Abstract: To achieve ideal thermal comfort temperatures, a well-balanced combination of building systems needs to be adapted to the building's needs, based on its location and program. In observing the typology of multi-layer building envelopes, we will test how heated air passes through the building envelope in order to heat an interior space. The test will consist of an acrylic box with two chambers, one containing cold water and the other containing boiling water, separated by a cavity formed by interchangeable acrylic sheets. The acrylic sheets would consist of a perforated and a solid sheet. The perforated sheet allows water to pass through representing heated air moving into an interior space. Another test would include a solid sheet to capture the heated air within the cavity. During the tests we will incrementally change the depth of the envelope cavity and with the use of ink will help to visualize how the heat is traveling through or trapped in the cavity. Our results will include the measurements of temperature change between the two boxes based on what reaction occurs within the envelope cavity.
I am currently in the M2 Master of Architecture program at the University of North Carolina at Charlotte, set to graduate in May 2022. I was born and raised in Raleigh, NC. Some of my design research interests include dynamic insulation, breathing walls, heat and moisture buffering, bio-facades and daylighting. My hobbies outside of architecture include fine art, film criticism, critical and creative writing and graphic design.

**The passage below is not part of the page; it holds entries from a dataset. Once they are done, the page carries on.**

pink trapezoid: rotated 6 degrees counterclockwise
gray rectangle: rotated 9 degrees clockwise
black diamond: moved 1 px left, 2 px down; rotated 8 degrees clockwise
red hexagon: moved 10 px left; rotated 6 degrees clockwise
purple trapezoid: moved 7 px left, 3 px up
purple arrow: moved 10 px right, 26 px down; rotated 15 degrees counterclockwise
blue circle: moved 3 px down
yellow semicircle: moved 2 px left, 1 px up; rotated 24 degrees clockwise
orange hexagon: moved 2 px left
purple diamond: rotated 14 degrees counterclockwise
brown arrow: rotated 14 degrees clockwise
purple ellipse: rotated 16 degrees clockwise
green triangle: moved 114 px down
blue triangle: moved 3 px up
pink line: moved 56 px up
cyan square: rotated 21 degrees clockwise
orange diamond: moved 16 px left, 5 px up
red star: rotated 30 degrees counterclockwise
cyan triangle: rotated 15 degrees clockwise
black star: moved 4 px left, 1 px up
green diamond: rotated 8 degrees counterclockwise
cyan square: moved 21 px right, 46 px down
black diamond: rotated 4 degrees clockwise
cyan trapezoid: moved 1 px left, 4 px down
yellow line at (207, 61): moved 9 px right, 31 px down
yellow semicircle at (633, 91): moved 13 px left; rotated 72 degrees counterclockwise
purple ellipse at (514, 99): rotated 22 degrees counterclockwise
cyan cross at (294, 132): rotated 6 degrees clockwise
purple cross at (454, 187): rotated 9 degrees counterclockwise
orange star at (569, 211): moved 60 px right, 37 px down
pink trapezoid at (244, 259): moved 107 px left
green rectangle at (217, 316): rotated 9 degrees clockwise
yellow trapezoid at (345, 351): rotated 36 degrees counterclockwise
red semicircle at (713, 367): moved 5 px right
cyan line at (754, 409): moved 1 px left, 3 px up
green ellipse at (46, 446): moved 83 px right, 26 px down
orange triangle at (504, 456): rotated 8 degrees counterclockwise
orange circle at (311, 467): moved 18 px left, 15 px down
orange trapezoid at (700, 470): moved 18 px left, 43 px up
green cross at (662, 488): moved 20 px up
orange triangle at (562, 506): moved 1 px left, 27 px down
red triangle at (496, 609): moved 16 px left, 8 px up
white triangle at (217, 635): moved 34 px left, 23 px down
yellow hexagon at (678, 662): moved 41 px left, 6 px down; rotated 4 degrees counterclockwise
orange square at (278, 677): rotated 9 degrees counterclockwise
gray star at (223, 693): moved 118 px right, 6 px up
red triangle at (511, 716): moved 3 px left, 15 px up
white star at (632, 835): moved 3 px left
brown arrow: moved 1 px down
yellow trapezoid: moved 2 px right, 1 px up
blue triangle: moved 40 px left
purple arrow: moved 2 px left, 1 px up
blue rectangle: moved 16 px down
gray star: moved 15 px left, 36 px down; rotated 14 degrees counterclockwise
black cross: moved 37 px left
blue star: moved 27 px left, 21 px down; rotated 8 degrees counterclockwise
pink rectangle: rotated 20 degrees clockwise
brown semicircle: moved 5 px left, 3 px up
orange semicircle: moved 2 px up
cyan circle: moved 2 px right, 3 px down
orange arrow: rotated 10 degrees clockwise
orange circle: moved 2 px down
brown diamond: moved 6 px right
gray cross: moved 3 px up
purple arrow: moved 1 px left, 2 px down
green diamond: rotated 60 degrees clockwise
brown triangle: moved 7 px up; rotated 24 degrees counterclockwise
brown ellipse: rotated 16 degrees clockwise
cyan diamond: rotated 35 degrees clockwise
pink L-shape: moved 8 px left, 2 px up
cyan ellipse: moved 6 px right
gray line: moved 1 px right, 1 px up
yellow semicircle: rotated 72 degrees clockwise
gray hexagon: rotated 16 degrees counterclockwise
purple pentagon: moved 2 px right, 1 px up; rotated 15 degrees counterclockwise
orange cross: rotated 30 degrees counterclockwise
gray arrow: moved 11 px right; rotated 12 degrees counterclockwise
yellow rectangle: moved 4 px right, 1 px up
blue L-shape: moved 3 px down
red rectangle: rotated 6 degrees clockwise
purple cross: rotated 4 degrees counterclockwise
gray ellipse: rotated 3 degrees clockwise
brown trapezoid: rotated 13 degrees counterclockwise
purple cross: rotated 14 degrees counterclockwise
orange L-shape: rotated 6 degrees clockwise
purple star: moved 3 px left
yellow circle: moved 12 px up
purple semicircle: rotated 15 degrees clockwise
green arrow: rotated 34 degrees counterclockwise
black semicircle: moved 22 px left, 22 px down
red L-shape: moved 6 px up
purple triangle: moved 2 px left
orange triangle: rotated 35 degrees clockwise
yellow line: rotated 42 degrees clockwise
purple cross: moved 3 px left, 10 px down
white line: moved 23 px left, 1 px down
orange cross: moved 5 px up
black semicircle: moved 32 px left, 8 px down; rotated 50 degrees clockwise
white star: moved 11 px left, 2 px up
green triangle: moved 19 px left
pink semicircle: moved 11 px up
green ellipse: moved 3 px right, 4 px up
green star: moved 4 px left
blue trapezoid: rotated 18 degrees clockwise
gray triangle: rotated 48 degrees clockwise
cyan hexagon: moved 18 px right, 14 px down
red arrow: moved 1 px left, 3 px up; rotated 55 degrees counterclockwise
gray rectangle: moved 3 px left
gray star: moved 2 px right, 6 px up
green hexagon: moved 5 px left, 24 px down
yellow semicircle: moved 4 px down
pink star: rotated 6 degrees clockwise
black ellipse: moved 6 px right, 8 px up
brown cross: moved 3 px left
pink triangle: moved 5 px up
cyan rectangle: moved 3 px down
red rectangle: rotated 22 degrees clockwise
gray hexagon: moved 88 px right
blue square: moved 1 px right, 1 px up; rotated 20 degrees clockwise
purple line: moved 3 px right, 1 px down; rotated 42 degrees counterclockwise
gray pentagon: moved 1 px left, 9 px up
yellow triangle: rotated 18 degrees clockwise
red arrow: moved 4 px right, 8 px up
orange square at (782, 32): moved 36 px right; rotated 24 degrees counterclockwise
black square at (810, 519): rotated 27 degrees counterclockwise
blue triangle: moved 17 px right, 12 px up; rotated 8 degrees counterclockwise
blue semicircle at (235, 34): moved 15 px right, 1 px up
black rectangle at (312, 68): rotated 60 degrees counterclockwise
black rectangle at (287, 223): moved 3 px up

I’m currently in the Master of Architecture Advanced standing program at the University of North Carolina at Charlotte, set to graduate in May 2021. I was born and raised in Cary, North Carolina. I’m interested in how architecture can have a positive impact on the surrounding environment as well as inside of the building either through the use of better building techniques/technology or the use of biomaterials. My hobbies outside of architecture include fine art such as painting, drawing, and sculpting as well as photography and fabricating.